⟨
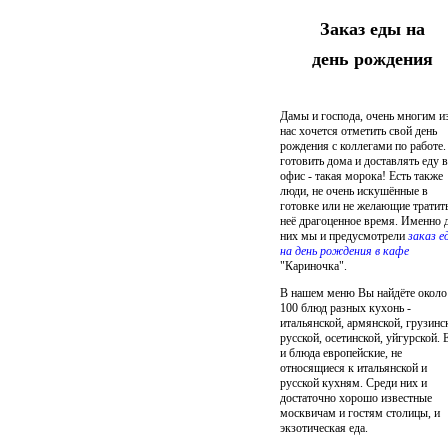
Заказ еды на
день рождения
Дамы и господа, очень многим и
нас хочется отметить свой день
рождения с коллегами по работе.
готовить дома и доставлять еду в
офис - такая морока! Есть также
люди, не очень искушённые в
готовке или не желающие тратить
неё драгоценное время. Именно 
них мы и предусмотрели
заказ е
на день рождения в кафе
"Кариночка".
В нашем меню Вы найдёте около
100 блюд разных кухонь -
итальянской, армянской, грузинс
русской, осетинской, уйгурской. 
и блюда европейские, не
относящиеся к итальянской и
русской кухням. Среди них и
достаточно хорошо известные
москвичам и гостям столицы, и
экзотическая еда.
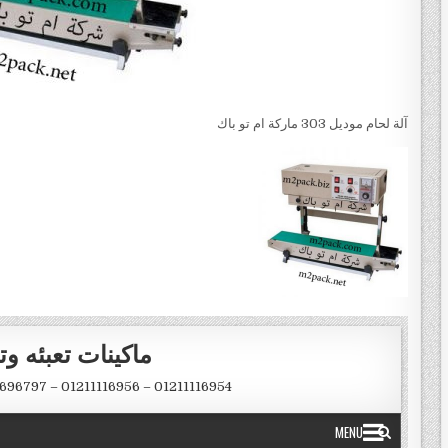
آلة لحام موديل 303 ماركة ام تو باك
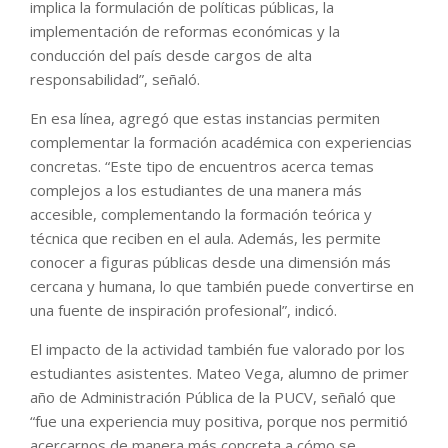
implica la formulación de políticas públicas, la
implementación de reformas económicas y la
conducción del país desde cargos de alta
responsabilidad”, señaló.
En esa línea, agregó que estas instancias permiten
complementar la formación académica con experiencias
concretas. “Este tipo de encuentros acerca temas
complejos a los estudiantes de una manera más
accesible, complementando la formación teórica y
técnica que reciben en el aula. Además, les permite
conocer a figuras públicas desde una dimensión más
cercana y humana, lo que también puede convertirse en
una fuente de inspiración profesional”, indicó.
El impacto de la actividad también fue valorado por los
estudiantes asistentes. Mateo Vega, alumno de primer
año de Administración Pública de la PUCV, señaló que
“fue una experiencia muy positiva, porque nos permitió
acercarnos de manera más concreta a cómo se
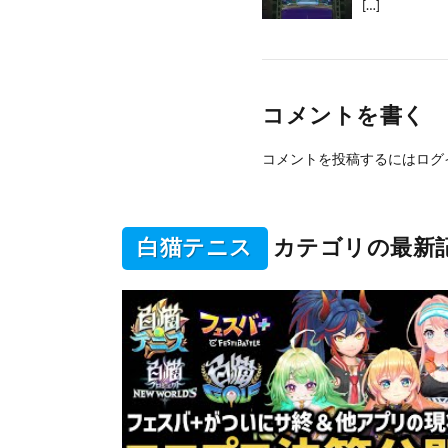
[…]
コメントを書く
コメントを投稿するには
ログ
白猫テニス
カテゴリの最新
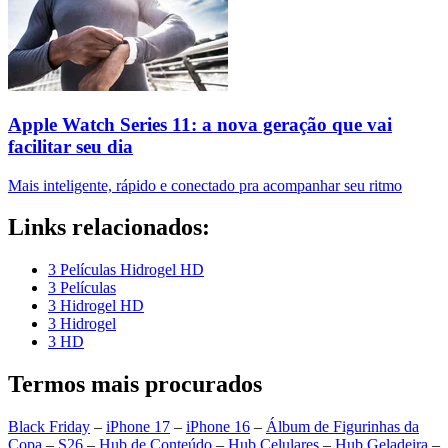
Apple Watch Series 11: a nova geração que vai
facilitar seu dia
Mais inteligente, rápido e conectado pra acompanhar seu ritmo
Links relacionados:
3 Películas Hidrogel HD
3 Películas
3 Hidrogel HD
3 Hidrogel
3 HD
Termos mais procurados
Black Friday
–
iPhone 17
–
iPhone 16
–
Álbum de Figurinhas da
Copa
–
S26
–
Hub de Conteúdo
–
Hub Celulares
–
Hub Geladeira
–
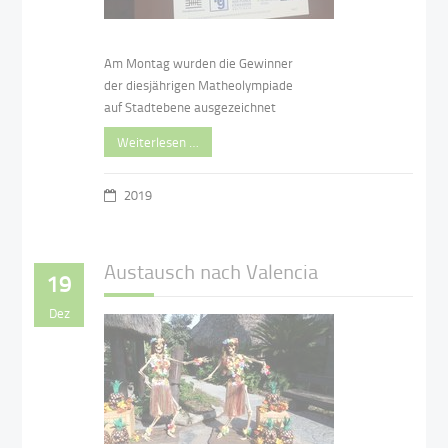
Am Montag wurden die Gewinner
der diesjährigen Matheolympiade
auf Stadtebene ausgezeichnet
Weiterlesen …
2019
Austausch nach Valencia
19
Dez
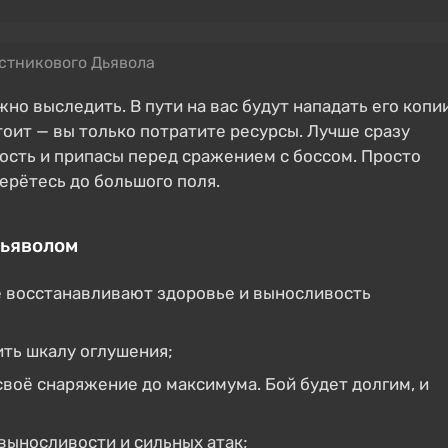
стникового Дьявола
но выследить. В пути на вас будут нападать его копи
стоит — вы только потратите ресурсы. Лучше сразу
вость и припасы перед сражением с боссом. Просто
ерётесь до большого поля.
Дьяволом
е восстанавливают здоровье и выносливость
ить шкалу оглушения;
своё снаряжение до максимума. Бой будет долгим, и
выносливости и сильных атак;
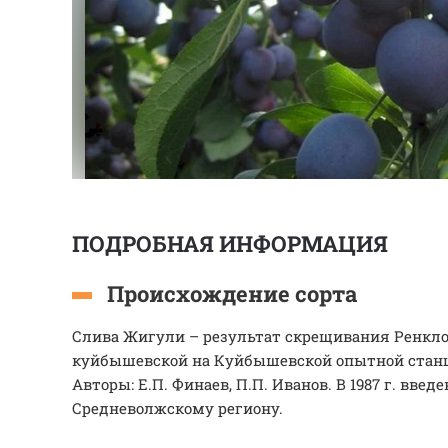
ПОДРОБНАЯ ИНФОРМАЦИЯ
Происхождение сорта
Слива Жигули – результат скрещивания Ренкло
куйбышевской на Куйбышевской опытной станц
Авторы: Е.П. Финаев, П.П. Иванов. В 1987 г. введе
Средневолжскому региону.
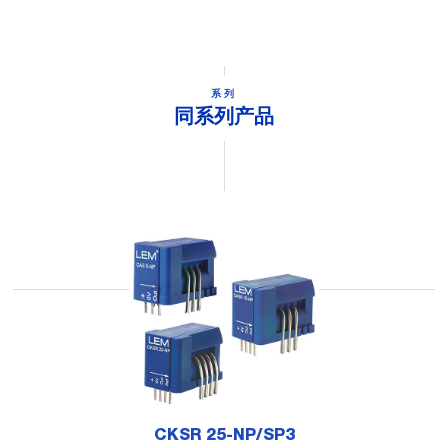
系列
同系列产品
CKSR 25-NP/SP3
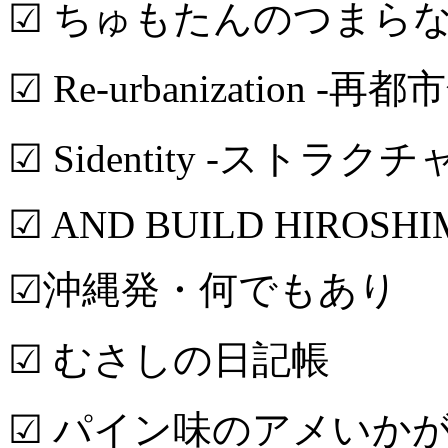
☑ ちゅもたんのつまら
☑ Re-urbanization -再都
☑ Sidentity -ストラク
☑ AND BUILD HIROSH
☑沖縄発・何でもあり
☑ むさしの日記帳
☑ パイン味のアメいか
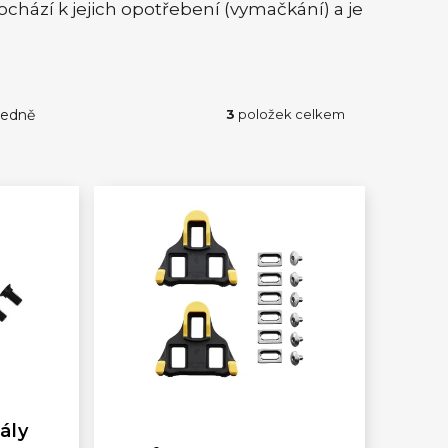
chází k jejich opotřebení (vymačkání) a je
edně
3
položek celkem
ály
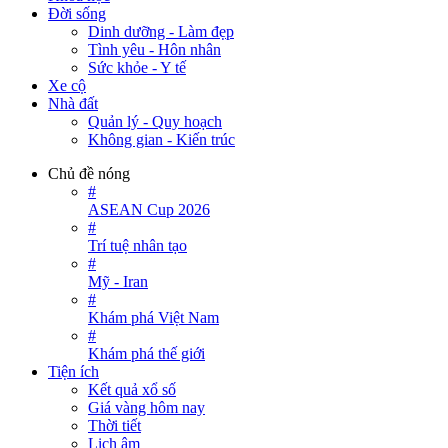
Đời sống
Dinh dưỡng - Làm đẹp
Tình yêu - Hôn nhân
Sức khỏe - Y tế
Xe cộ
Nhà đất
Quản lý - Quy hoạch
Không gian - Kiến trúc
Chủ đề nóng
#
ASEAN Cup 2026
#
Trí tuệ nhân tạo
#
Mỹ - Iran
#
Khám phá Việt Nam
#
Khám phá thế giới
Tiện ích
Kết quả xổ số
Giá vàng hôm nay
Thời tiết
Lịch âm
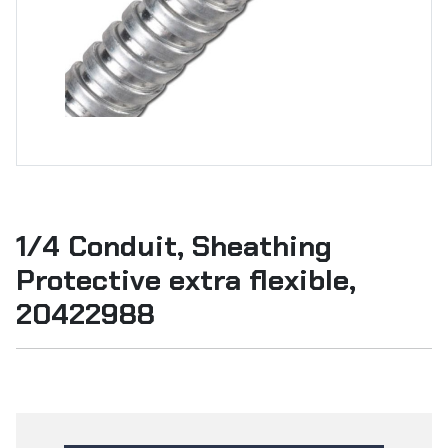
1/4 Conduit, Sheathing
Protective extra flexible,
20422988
⟩
TASK GOAL:
The records above must be output exactly, except for the pictures.

FINISHED EXERCISE:
Заказ еды на
день рождения
Дамы и господа, очень многим и
нас хочется отметить свой день
рождения с коллегами по работе.
готовить дома и доставлять еду в
офис - такая морока! Есть также
люди, не очень искушённые в
готовке или не желающие тратить
неё драгоценное время. Именно 
них мы и предусмотрели
заказ е
на день рождения в кафе
"Кариночка".
В нашем меню Вы найдёте около
100 блюд разных кухонь -
итальянской, армянской, грузинс
русской, осетинской, уйгурской. 
и блюда европейские, не
относящиеся к итальянской и
русской кухням. Среди них и
достаточно хорошо известные
москвичам и гостям столицы, и
экзотическая еда.
آلة لحام موديل 303 ماركة ام تو باك
implica la formulación de políticas públicas, la
implementación de reformas económicas y la
conducción del país desde cargos de alta
responsabilidad”, señaló.
En esa línea, agregó que estas instancias permiten
complementar la formación académica con experiencias
concretas. “Este tipo de encuentros acerca temas
complejos a los estudiantes de una manera más
accesible, complementando la formación teórica y
técnica que reciben en el aula. Además, les permite
conocer a figuras públicas desde una dimensión más
cercana y humana, lo que también puede convertirse en
una fuente de inspiración profesional”, indicó.
El impacto de la actividad también fue valorado por los
estudiantes asistentes. Mateo Vega, alumno de primer
año de Administración Pública de la PUCV, señaló que
“fue una experiencia muy positiva, porque nos permitió
acercarnos de manera más concreta a cómo se
[…]
コメントを書く
コメントを投稿するには
ログ
白猫テニス
カテゴリの最新
Apple Watch Series 11: a nova geração que vai
facilitar seu dia
Mais inteligente, rápido e conectado pra acompanhar seu ritmo
Links relacionados:
3 Películas Hidrogel HD
3 Películas
3 Hidrogel HD
3 Hidrogel
3 HD
Termos mais procurados
Black Friday
–
iPhone 17
–
iPhone 16
–
Álbum de Figurinhas da
Copa
–
S26
–
Hub de Conteúdo
–
Hub Celulares
–
Hub Geladeira
–
Am Montag wurden die Gewinner
der diesjährigen Matheolympiade
auf Stadtebene ausgezeichnet
Weiterlesen …
2019
Austausch nach Valencia
19
Dez
стникового Дьявола
но выследить. В пути на вас будут нападать его копи
стоит — вы только потратите ресурсы. Лучше сразу
вость и припасы перед сражением с боссом. Просто
ерётесь до большого поля.
Дьяволом
е восстанавливают здоровье и выносливость
ить шкалу оглушения;
своё снаряжение до максимума. Бой будет долгим, и
выносливости и сильных атак;
ПОДРОБНАЯ ИНФОРМАЦИЯ
Происхождение сорта
Слива Жигули – результат скрещивания Ренкло
куйбышевской на Куйбышевской опытной станц
Авторы: Е.П. Финаев, П.П. Иванов. В 1987 г. введе
Средневолжскому региону.
系列
同系列产品
CKSR 25-NP/SP3
☑ ちゅもたんのつまら
☑ Re-urbanization -再都
☑ Sidentity -ストラク
☑ AND BUILD HIROSH
☑沖縄発・何でもあり
☑ むさしの日記帳
☑ パイン味のアメいか
chází k jejich opotřebení (vymačkání) a je
edně
3
položek celkem
ály
Đời sống
Dinh dưỡng - Làm đẹp
Tình yêu - Hôn nhân
Sức khỏe - Y tế
Xe cộ
Nhà đất
Quản lý - Quy hoạch
Không gian - Kiến trúc
Chủ đề nóng
#
ASEAN Cup 2026
#
Trí tuệ nhân tạo
#
Mỹ - Iran
#
Khám phá Việt Nam
#
Khám phá thế giới
Tiện ích
Kết quả xổ số
Giá vàng hôm nay
Thời tiết
Lịch âm
1/4 Conduit, Sheathing
Protective extra flexible,
20422988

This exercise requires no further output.